══ DATA TO USE ══

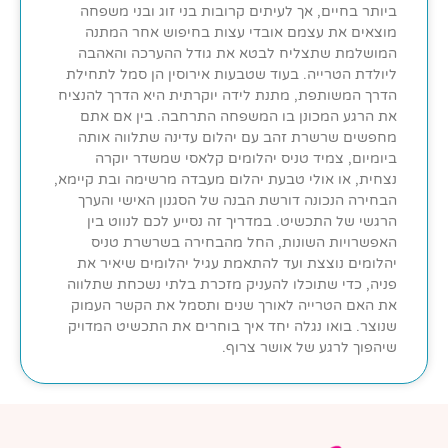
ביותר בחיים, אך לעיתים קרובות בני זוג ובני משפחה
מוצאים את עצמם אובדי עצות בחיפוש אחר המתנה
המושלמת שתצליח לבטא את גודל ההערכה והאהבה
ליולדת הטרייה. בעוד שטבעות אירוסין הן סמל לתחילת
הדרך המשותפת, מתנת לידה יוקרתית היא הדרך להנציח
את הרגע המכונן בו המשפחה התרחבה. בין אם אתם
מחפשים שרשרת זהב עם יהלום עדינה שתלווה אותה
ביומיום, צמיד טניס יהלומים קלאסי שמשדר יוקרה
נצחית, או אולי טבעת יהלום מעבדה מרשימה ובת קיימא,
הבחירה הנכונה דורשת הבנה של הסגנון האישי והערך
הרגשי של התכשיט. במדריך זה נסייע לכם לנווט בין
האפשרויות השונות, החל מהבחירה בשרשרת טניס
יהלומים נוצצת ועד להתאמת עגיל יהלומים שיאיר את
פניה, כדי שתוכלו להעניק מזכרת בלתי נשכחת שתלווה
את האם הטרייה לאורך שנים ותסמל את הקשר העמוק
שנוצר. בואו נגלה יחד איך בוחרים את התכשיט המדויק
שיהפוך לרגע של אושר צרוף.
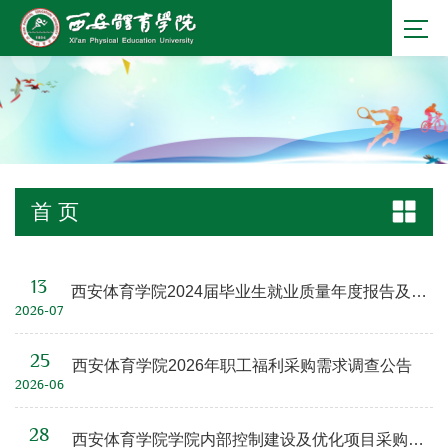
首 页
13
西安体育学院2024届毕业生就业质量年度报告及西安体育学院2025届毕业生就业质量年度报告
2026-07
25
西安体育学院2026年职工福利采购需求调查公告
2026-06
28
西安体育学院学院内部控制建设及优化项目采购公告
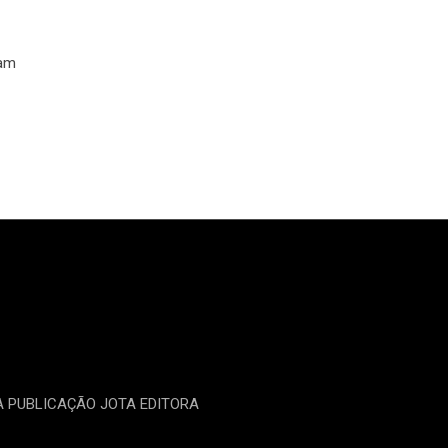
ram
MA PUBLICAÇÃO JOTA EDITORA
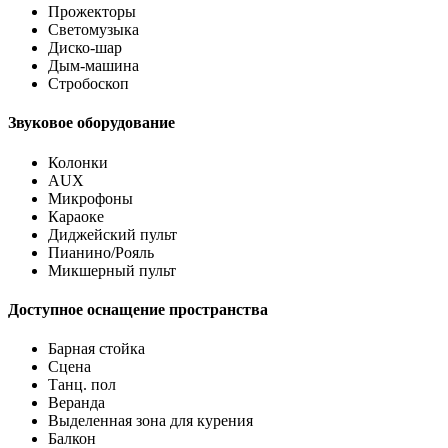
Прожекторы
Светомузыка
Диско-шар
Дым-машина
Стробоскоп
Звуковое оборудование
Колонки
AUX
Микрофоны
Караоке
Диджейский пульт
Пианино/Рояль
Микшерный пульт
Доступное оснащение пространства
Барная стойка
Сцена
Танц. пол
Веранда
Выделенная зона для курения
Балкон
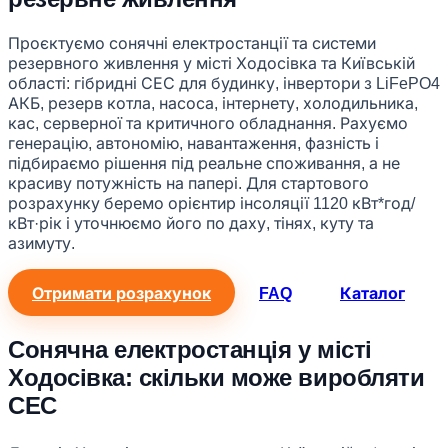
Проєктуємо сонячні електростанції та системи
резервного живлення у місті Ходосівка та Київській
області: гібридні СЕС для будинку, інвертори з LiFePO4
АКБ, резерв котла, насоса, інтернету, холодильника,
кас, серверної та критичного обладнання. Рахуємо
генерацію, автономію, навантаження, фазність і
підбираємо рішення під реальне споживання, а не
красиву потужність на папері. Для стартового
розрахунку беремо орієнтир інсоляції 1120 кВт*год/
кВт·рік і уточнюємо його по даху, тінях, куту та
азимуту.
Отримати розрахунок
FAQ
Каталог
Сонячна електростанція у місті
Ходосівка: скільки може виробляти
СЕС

═══

WHAT IS REQUIRED
Read the data above and pull out each line that holds the string "התכשיט".

WRITTEN ANSWER
הרגשי של התכשיט. במדריך זה נסייע לכם לנווט בין
שנוצר. בואו נגלה יחד איך בוחרים את התכשיט המדויק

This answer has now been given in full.